Loralee finds herself blinking several times again as the awkward silence stretches on the lawn of the condo, until she finds it within her to break it.
“So, when are you moving in?”
The pale one gives her a smile and shakes her head.
“Oh, we’re not moving in. This is just for work! Ya see, we work in Chicago on Mondays...well, not EVERY Monday, just most of them...like, about 28 or so Mondays across the year...and we’re tired of staying at the Waldorf, and-”
She sees the foursome in black slink away to their own condo next door, no doubt to pray to Satan or whatever, and shakes her head in confusion.

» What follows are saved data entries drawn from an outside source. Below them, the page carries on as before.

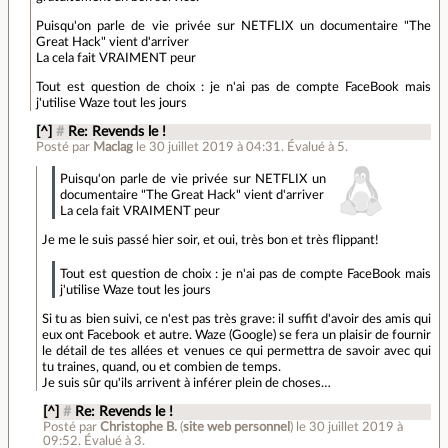
Puisqu'on parle de vie privée sur NETFLIX un documentaire "The
Great Hack" vient d'arriver
La cela fait VRAIMENT peur
Tout est question de choix : je n'ai pas de compte FaceBook mais
j'utilise Waze tout les jours
[^]
#
Re: Revends le !
Posté par
Maclag
le 30 juillet 2019 à 04:31
.
Évalué à
5
.
Puisqu'on parle de vie privée sur NETFLIX un
documentaire "The Great Hack" vient d'arriver
La cela fait VRAIMENT peur
Je me le suis passé hier soir, et oui, très bon et très flippant!
Tout est question de choix : je n'ai pas de compte FaceBook mais
j'utilise Waze tout les jours
Si tu as bien suivi, ce n'est pas très grave: il suffit d'avoir des amis qui
eux ont Facebook et autre. Waze (Google) se fera un plaisir de fournir
le détail de tes allées et venues ce qui permettra de savoir avec qui
tu traines, quand, ou et combien de temps.
Je suis sûr qu'ils arrivent à inférer plein de choses…
[^]
#
Re: Revends le !
Posté par
Christophe B.
(
site web personnel
)
le 30 juillet 2019 à
09:52
.
Évalué à
3
.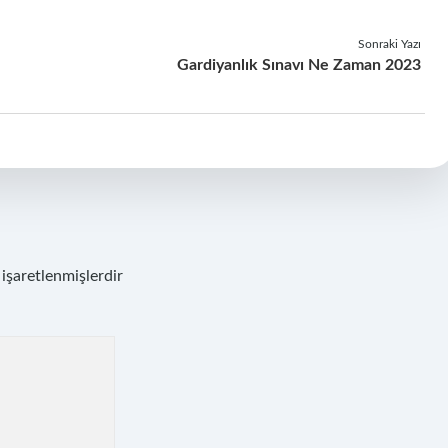
Sonraki Yazı
Gardiyanlık Sınavı Ne Zaman 2023
 işaretlenmişlerdir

“Wait...you’re just planning on being here once a week? And not even every week?”
“What? No! That would be silly! We’ll be here on Tuesdays, too. We fly in on Monday...well, drive in, these days...we find it MUCH easier to just roadtrip it from SoCal during this whole pandemic situation...work Monday night, rest on Tuesday, and leave Wednesday after we break our fast!”
Loralee had always had a good head for numbers, and the math involved flew through her mind.
...about 28 or so Mondays…plus Tuesdays…
56 days out of the year.
A million dollar condo.
If they did this for 10 years, it would cost them nearly $1800 a night to stay.
“We are going to save SO much money this way, huh Beloved!”
“Makes sense to me, babe!”
A part of Loralee’s soul died as they finished signing the papers.